Pronto se encontró con otra fotografía, en ella la expresión del muchacho era algo más ligera e infantil, y lo que más llamó la atención del joven, fue quien acompañaba a Rukawa.
— "Es una chica"— caviló con asombro.
— Es Kaede en sexto grado de primaria— indicó la mujer al darse cuenta que el pelirrojo contemplaba las fotografías.
— ¿Eh?— masculló curioso— ¿El zorro en primaria?— preguntó interesado. La mujer asintió afable— ¿Y quién esa chica que está con él?
— Ella era nuestra vecina, fue una gran amiga de infancia de Kaede…— explicó mientras se sentaba a la mesa junto a los muchachos— Su nombre es Kazumi Fujima— indicó.
— Dijo… ¿Fujima?— pronunció con asombro Hanamichi— "¿Tendrá que ver con el suplente de Shoyo?"— reflexionó curioso.
— Sí, Fujima— corroboró la señora Rukawa— Al terminar la primaria se mudó con sus padres, nunca más volvimos a saber de ellos… Desde entonces Kaede no es el mismo— relató nostálgica.
— ¿Qué no es el mismo? ¿Acaso el zorro alguna vez no fue tan insoportable como ahora?— cuestionó con asombro.
— Si bien nunca fue muy expresivo, creo que con Fujima se sentía muy a gusto, y creo que su repentina partida le afectó mucho— contestó mientras contemplaba la fotografía.
— "Ya veo… así que el zorro tuvo una especie de primer amor en la primaria"— reflexionó curioso— Eso suena interesante— articuló sin notar que reproducía sus pensamientos.
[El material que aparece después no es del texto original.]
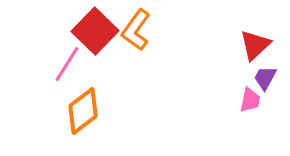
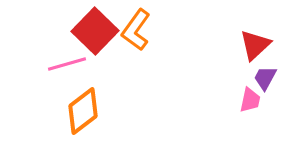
pink line: rotated 42 degrees clockwise
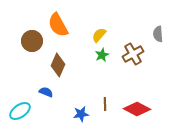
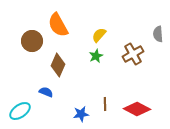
green star: moved 6 px left, 1 px down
La madre de Rukawa sonrió.
— Bueno— pronunció mientras se ponía de pie— Ya no les quito más el tiempo, sigan con sus estudios— añadió mientras se retiraba.
— Sí— pronunciaron al unisón.
— Muy bien… continuemos— indicó Sally, el pelirrojo se apresuró en tomar el libro que tenía frente a él.
Aquella jornada laboral concluía para aquellos jóvenes, y como se había vuelto costumbre desde aquel incidente, Rukawa se encargaba de tirar a la basura los desperdicios del día. Una vez concluida aquella tarea, los jóvenes salieron del local y caminaron por las calles de Los Ángeles. Megan se detuvo repentinamente frente a la estación, el muchacho le miró de reojo curioso.
— ¿Qué sucede?— preguntó en la neutralidad de su tono.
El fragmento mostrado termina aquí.